Information provided:
---*---
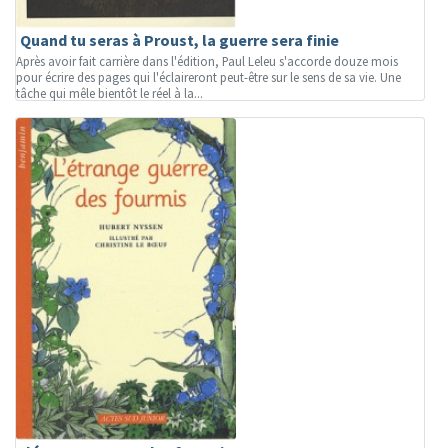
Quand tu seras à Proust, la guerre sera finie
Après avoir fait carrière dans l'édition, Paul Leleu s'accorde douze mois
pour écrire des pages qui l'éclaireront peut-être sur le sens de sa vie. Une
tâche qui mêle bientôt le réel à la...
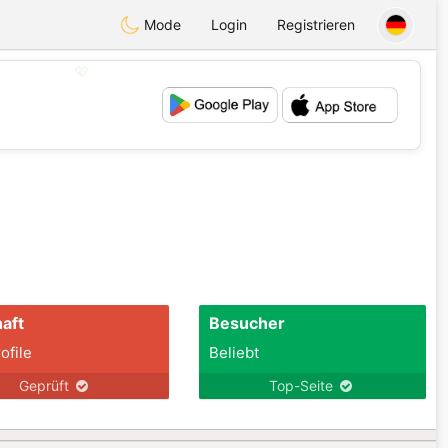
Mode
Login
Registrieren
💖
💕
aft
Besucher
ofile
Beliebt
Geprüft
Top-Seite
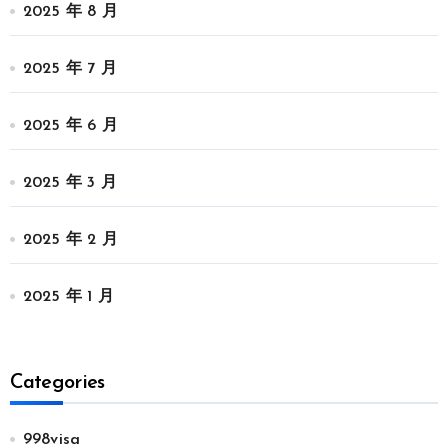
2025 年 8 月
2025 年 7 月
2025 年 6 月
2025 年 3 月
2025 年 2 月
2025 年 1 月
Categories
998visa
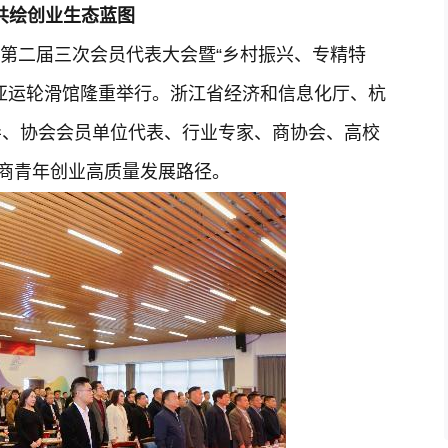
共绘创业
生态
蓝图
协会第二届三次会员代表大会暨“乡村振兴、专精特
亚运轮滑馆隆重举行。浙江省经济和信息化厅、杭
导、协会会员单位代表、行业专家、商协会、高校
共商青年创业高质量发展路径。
---*---
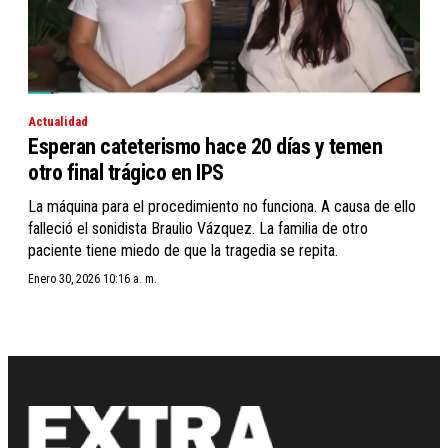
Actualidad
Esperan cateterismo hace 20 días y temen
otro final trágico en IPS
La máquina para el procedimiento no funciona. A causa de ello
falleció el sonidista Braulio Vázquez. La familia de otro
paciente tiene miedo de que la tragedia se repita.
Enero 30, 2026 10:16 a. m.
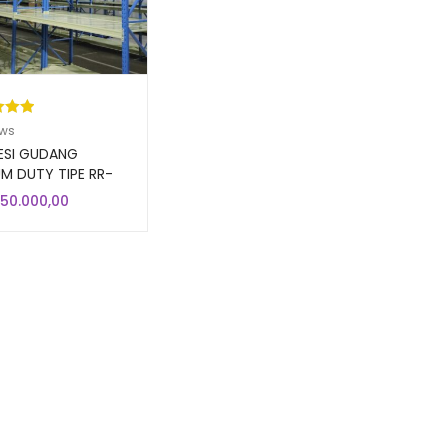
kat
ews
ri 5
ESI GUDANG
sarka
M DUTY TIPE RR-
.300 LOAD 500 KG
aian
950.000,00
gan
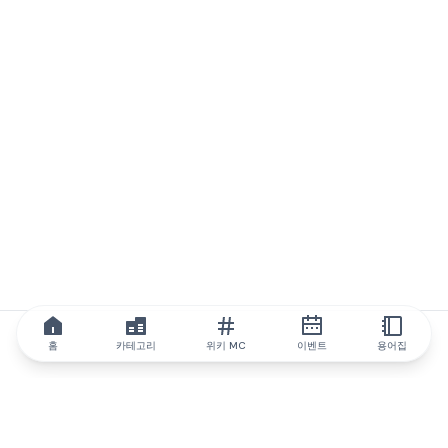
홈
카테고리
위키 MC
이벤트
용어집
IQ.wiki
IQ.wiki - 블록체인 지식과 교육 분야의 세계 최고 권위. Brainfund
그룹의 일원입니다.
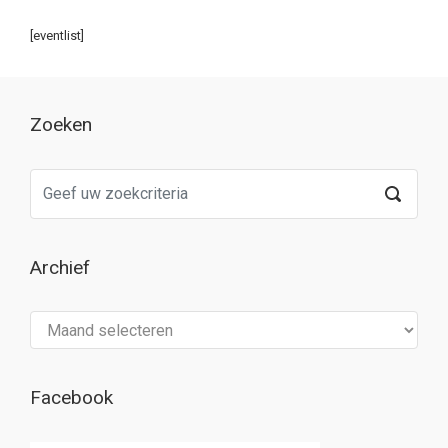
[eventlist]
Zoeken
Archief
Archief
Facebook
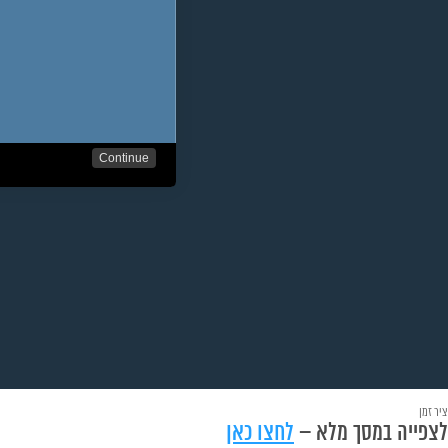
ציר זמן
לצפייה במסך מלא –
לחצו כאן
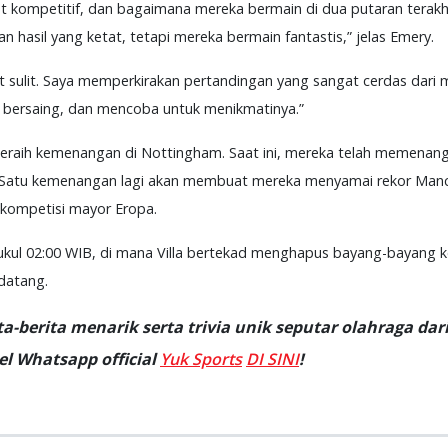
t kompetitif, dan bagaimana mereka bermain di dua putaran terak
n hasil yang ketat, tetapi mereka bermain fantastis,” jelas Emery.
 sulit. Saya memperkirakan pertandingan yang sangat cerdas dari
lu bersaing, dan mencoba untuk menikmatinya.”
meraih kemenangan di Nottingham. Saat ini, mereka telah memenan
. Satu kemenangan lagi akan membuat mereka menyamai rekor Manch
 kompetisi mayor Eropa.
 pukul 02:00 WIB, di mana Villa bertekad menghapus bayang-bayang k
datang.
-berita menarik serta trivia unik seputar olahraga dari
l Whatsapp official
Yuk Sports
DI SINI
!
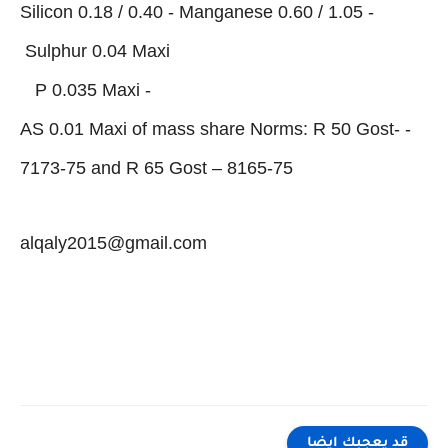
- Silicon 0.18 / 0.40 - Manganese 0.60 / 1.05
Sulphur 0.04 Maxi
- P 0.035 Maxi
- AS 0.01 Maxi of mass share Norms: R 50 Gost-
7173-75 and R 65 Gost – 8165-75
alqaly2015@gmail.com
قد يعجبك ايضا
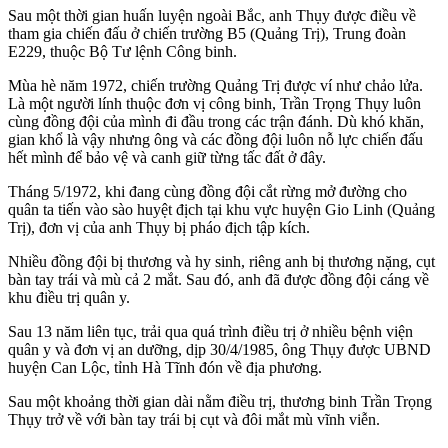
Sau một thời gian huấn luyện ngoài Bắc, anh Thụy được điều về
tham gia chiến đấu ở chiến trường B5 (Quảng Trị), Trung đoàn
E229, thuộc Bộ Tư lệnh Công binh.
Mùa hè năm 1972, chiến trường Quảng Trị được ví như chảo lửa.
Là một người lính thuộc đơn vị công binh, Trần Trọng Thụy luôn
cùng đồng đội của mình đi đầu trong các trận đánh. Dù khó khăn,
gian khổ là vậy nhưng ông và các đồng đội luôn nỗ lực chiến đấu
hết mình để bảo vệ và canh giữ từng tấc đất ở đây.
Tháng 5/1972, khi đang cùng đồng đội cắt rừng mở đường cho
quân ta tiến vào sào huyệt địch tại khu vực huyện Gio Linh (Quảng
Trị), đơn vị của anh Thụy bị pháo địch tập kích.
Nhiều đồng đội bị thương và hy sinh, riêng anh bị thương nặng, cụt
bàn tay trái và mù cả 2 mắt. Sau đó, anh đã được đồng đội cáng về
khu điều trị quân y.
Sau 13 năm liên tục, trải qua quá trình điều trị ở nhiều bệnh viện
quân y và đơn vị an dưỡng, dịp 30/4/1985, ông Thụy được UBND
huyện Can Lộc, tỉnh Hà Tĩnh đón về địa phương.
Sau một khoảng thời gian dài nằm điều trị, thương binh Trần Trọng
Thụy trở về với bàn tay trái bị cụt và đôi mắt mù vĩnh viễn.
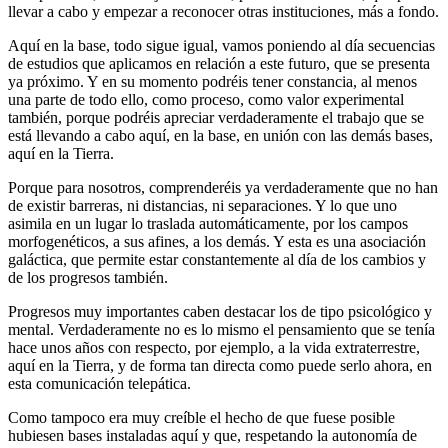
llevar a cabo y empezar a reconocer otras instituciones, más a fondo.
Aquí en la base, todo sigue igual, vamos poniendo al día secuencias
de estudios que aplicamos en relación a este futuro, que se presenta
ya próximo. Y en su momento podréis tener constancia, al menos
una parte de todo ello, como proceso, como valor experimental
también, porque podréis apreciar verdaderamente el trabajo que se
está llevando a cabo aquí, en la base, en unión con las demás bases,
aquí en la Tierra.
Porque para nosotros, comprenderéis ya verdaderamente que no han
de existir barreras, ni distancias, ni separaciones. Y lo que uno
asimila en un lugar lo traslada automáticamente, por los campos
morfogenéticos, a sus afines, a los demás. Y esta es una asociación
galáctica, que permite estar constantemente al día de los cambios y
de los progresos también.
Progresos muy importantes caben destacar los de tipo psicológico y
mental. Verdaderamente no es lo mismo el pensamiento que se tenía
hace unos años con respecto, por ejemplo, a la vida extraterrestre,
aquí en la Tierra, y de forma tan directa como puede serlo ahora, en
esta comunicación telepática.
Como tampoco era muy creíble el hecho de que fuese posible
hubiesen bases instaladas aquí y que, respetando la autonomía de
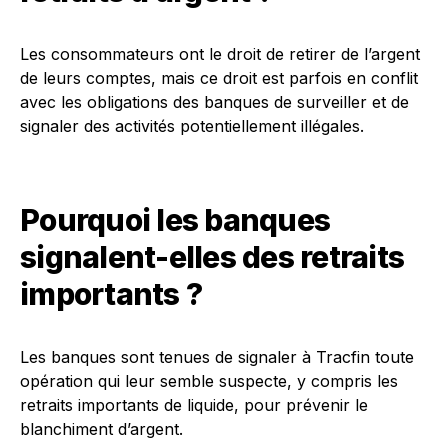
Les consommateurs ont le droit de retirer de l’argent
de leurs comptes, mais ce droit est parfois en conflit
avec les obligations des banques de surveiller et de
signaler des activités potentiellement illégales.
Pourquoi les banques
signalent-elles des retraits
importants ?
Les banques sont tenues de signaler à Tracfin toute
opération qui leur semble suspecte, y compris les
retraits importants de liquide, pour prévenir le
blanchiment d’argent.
---*---
What is needed: Look through the material above. Copy each line where the word "Quảng" appears.

Output of the exercise:
tham gia chiến đấu ở chiến trường B5 (Quảng Trị), Trung đoàn
Mùa hè năm 1972, chiến trường Quảng Trị được ví như chảo lửa.
quân ta tiến vào sào huyệt địch tại khu vực huyện Gio Linh (Quảng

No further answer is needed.